Czech president Petr Pavel warned that looking away from Ukraine “green-lights” future aggressors anywhere and described a security landscape shaped by Russia’s attacks on civilians and infrastructure, hybrid operations across Europe, and a sanctions-evading ecosystem supported by partners including China, Iran, and North Korea. In Berlin, German chancellor Friedrich Merz told the Bundestag that foreign and domestic policy can no longer be separated, urging swift reforms on tax, investment, energy prices, and administrative burden, and arguing for pragmatic climate policy that preserves industrial competitiveness in automotive, steel, chemicals, and aviation.
Events in European airspace showed the ambient risk environment. Spain reported a GPS “disturbance” affecting a military aircraft carrying defence minister Margarita Robles over the Russian exclave of Kaliningrad en route to Lithuania; the flight continued safely using encrypted and military navigation systems. Spanish and NATO officials described such incidents—impacting both civilian and military flights near Kaliningrad—as increasingly common, an assessment echoed by recent reports of jamming affecting a plane carrying the European Commission president in the Balkans. Separately, UK authorities arrested a man in connection with a cyberattack that had disrupted airport operations in several European capitals, a reminder that coercion below the threshold of armed conflict can produce outsized public effects.

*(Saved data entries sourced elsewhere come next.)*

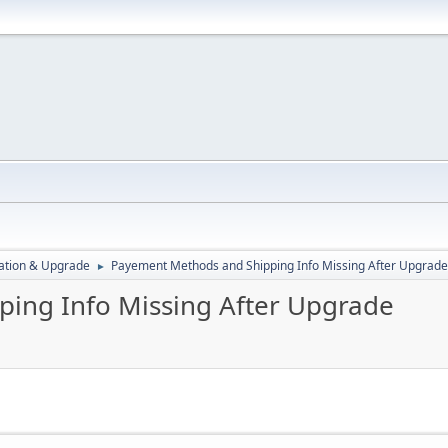
ration & Upgrade
Payement Methods and Shipping Info Missing After Upgrade
►
ing Info Missing After Upgrade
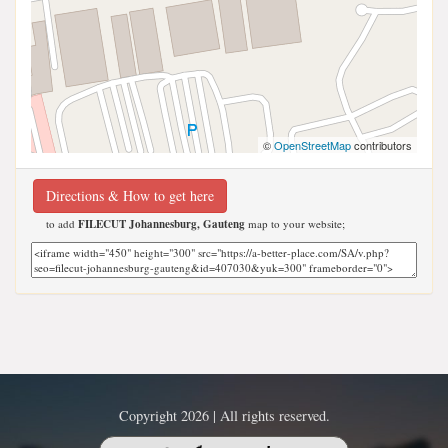
©
OpenStreetMap
contributors
Directions & How to get here
to add
FILECUT Johannesburg, Gauteng
map to your website;
Copyright 2026 | All rights reserved.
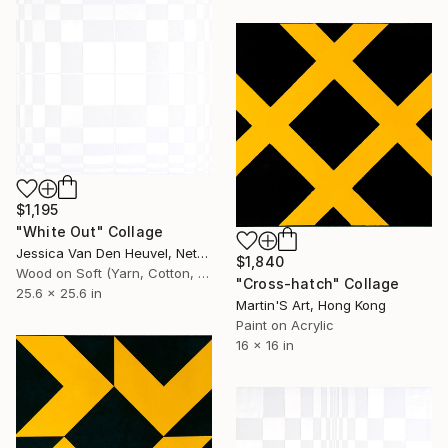
$1,195
"White Out" Collage
Jessica Van Den Heuvel, Netherlands
$1,840
Wood on Soft (Yarn, Cotton, Fabric)
"Cross-hatch" Collage
25.6 x 25.6 in
Martin'S Art, Hong Kong
Paint on Acrylic
16 x 16 in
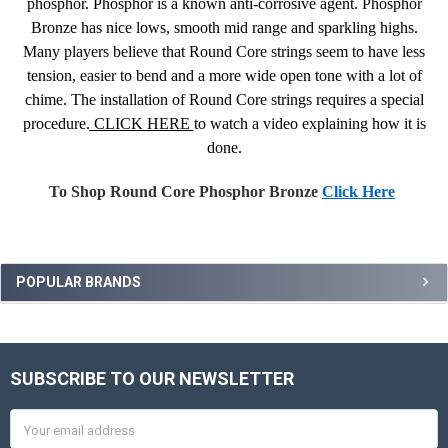
phosphor. Phosphor is a known anti-corrosive agent. Phosphor
Bronze has nice lows, smooth mid range and sparkling highs.
Many players believe that Round Core strings seem to have less
tension, easier to bend and a more wide open tone with a lot of
chime. The installation of Round Core strings requires a special
procedure.
CLICK HERE
to watch a video explaining how it is
done.
To Shop Round Core Phosphor Bronze
Click Here
Sidebar
POPULAR BRANDS
SUBSCRIBE TO OUR NEWSLETTER
Footer
Email
Address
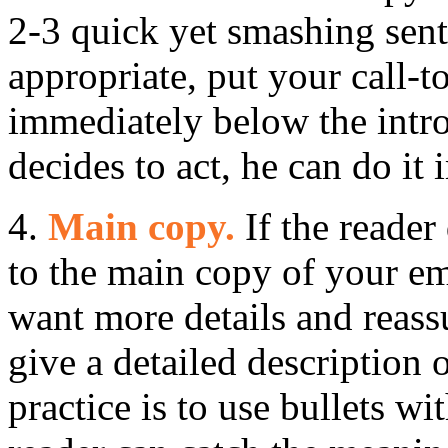
2-3 quick yet smashing sente
appropriate, put your call-t
immediately below the intro
decides to act, he can do it
4.
Main copy.
If the reader 
to the main copy of your em
want more details and reass
give a detailed description 
practice is to use bullets wi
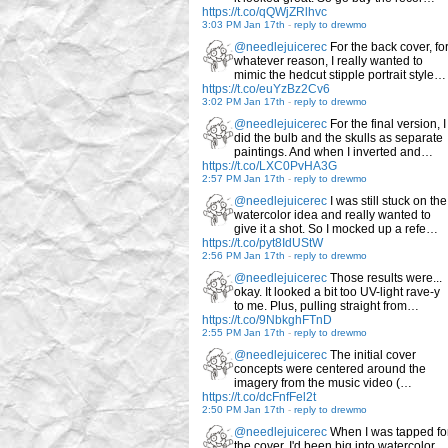
https://t.co/qQWjZRlhvc
3:03 PM Jan 17th
-
reply to drewmo
@needlejuicerec
For the back cover, fo
whatever reason, I really wanted to
mimic the hedcut stipple portrait style…
https://t.co/euYzBz2Cv6
3:02 PM Jan 17th
-
reply to drewmo
@needlejuicerec
For the final version, I
did the bulb and the skulls as separate
paintings. And when I inverted and…
https://t.co/LXC0PvHA3G
2:57 PM Jan 17th
-
reply to drewmo
@needlejuicerec
I was still stuck on the
watercolor idea and really wanted to
give it a shot. So I mocked up a refe…
https://t.co/pyt8IdUStW
2:56 PM Jan 17th
-
reply to drewmo
@needlejuicerec
Those results were...
okay. It looked a bit too UV-light rave-y
to me. Plus, pulling straight from…
https://t.co/9NbkghFTnD
2:55 PM Jan 17th
-
reply to drewmo
@needlejuicerec
The initial cover
concepts were centered around the
imagery from the music video (…
https://t.co/dcFnfFel2t
2:50 PM Jan 17th
-
reply to drewmo
@needlejuicerec
When I was tapped fo
the cover, I'd been big into watercolor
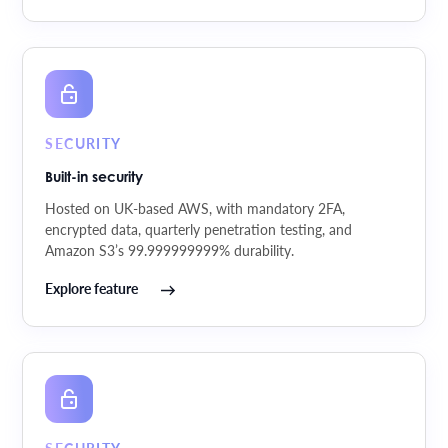
SECURITY
Built-in security
Hosted on UK-based AWS, with mandatory 2FA,
encrypted data, quarterly penetration testing, and
Amazon S3’s 99.999999999% durability.
Explore feature
SECURITY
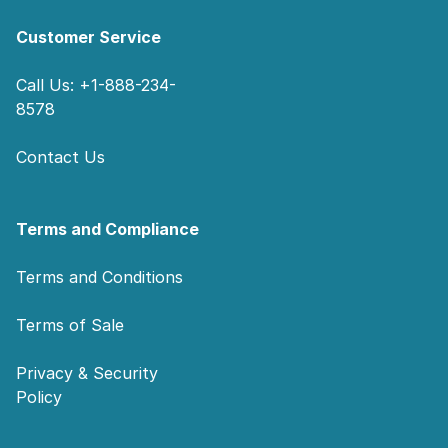
Customer Service
Call Us: +1-888-234-
8578
Contact Us
Terms and Compliance
Terms and Conditions
Terms of Sale
Privacy & Security
Policy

The day’s interventions and incidents converged on a single diagnosis. Whether in Ukraine’s trenches, Gaza’s humanitarian catastrophe, the Baltic skies, or Europe’s critical infrastructures, the perceived erosion of enforceable rules invites risk to spill across borders. Zelenskyy’s speech attempted to widen the coalition for deterrence by casting security as a shared right rather than a privilege of the well-armed. European leaders tried to keep both principles and pragmatism in view: defend Ukraine and international law, mitigate humanitarian disaster, harden societies against hybrid threats, and adjust domestic policy to sustain the means of action. The strategic question left hanging was not whether words matter—they do, and they set direction—but whether the instruments that give them force will follow at the speed that today’s threats demand.